Namun demikian, ternyata ada kisah
haru di balik proses penerjunan ke daerah musuh itu.
Dikutip dari catatan Luhut di akun Facebook pribadinya, pada saat hari
pertama serangan ke Timor-Timur, Luhut justru gagal ikut.
Mengapa bisa?
Saat hendak melakukan penerjunan,
ternyata pesawat C-130B Hercules yang ditumpanginya dan anak buahnya mendapat
serangan dari bawah.
Akibatnya, pesawat pun menjauh dari
wilayah daratan dan terbang menuju laut di wilayah udara Pulau Alor.
Diungkap Luhut, ada kesalahan data
intelijen yang menyebut bahwa pasukan pemberontak Front Revolusi Kemerdekaan
Timor-Leste (Fretilin) memiliki senjata penangkis serangan udara salah besar.
"Ketika giliran saya untuk melompat tiba, saya tinggal menunggu aba-aba
dari jump-master. Tetapi tiba-tiba terasa pesawat miring. Bunyi bel berdering
panjang juga berhenti dan dua orang jump master di pintu kiri dan kanan
Hercules menyilangkan kaki ke pintu, sementara load master buru-buru menutup
pintu. Lho, ada apa? Saya bertanya-tanya," tulis Luhut.
"Rupanya informasi intel yang tidak tepat sebelumnya tentang adanya
senjata penangkis udara di lapangan terbang Dilli dan adanya tembakan gencar
dari bawah yang mengenai pesawat Hercules yang kami naiki mempengaruhi pilot
untuk segera menyingkir dari wilayah di atas lapangan terbang. Yang paling aman
tentulah terbang ke arah laut," lanjutnya.
Pesawat yang ditumpangi Luhut dan anak
buahnya akhirnya berputar arah dan mendarat di Pangkalan Udara Penfui, Kupang,
Nusa Tenggara Timur (NTT).
Luhut dan 78 orang anggota Kopassandha
pun gagal terjun untuk menjalankan tugas.
Saat tiba di Pangkalan Udara Penfui,
Luhut menyaksikan sendiri ada beberapa bagian pesawat yang rusak akibat
berondongan tembakan pemberontak Fretilin.
Tak hanya itu, seorang load master (awak udara di pesawat sipil
atau pesawat angkut militer yang ditugaskan untuk memuat, mengangkut, dan
menurunkan muatan udara secara aman), tewas akibat terkena tembakan.

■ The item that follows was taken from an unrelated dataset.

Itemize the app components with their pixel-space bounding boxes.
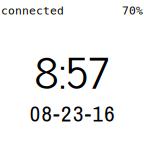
staticText: 70% <box>122 4 143 17</box>
staticText: connected <box>1 4 64 17</box>
staticText: 8:57 <box>34 35 108 105</box>
staticText: 08-23-16 <box>30 98 114 128</box>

"Menghentikan penerjunan menyebabkan 78 orang anggota Kopassandha tidak
bisa terjun, dan semua "terpaksa" terbawa ke Kupang. Ketika mendarat
di pangkalan udara Penfui, saya baru tahu ada sejumlah peluru tembakan dari
bawah yang menyebabkan kerusakan kecil di sejumlah C-130B," lanjut
Luhut.
"Bahkan seorang load master di Hercules yang lain tewas terkena peluru
yang ditembakkan dari bawah. Kasus seperti itu memang jarang sekali terjadi,"
katanya.
Sebagai seorang komandan, Luhut jelas
tak senang dengan situasi itu.
Apalagi, Luhut tahu persis bahwa ada
beberapa anak buahnya yang sudah terjun ke daratan untuk menjalankan tugas.

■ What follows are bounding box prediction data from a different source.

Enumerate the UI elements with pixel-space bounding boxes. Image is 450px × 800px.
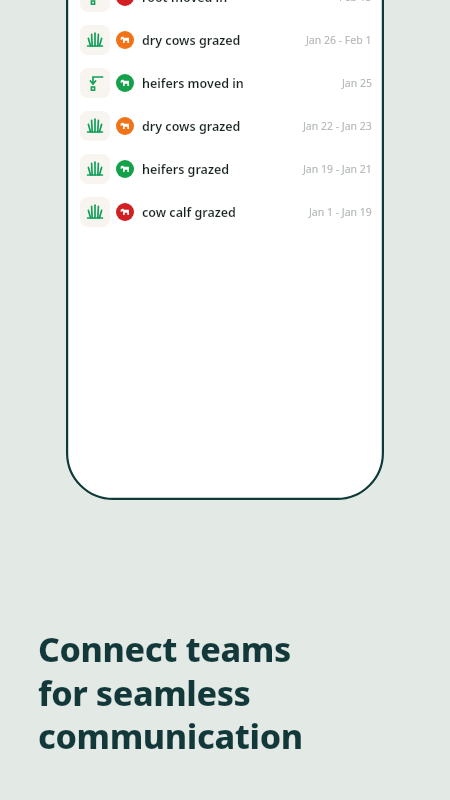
staticText: Feb 13 <box>339 0 372 4</box>
staticText: dry cows grazed <box>142 32 241 49</box>
staticText: dry cows grazed <box>142 118 241 135</box>
button[interactable]: dry cows grazed <box>80 24 372 56</box>
button[interactable]: heifers grazed <box>80 153 372 185</box>
button[interactable]: root moved in <box>80 0 372 13</box>
button[interactable]: dry cows grazed <box>80 110 372 142</box>
staticText: Jan 25 <box>342 76 372 90</box>
staticText: root moved in <box>142 0 228 6</box>
staticText: Connect teams for seamless communication <box>38 626 303 759</box>
button[interactable]: heifers moved in <box>80 67 372 99</box>
staticText: Jan 19 - Jan 21 <box>303 162 372 176</box>
staticText: Jan 1 - Jan 19 <box>309 205 372 219</box>
staticText: heifers grazed <box>142 161 230 178</box>
staticText: cow calf grazed <box>142 204 236 221</box>
button[interactable]: cow calf grazed <box>80 196 372 228</box>
staticText: Jan 22 - Jan 23 <box>303 119 372 133</box>
staticText: Jan 26 - Feb 1 <box>306 33 372 47</box>
staticText: heifers moved in <box>142 75 244 92</box>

Luhut mengakui, perasaannya sangat
jengkel dan khawatir saat itu. Pasalnya, ia sama sekali tak tahu nasib anak
buahnya yang sudah terjun.
Sementara, di sisi
lain, ia masih berada dalam kondisi aman dan tak bisa berbuat banyak untuk
memimpin anak buahnya yang sudah bertempur lebih dulu.
"Perasaan saya sendiri campur-aduk. Antara kesal, marah, khawatir semua
bercampur baur di dalam kabin pesawat C-130B tersebut. Sejumlah anak buah saya
telah terjun dan mungkin sudah terlibat tembak-menembak, dan mungkin juga telah
menjadi korban. Sementara saya tak berdaya serta malahan tidak mampu memimpin
mereka merebut sasaran yang ditentukan," ucap Luhut lagi. [qnt]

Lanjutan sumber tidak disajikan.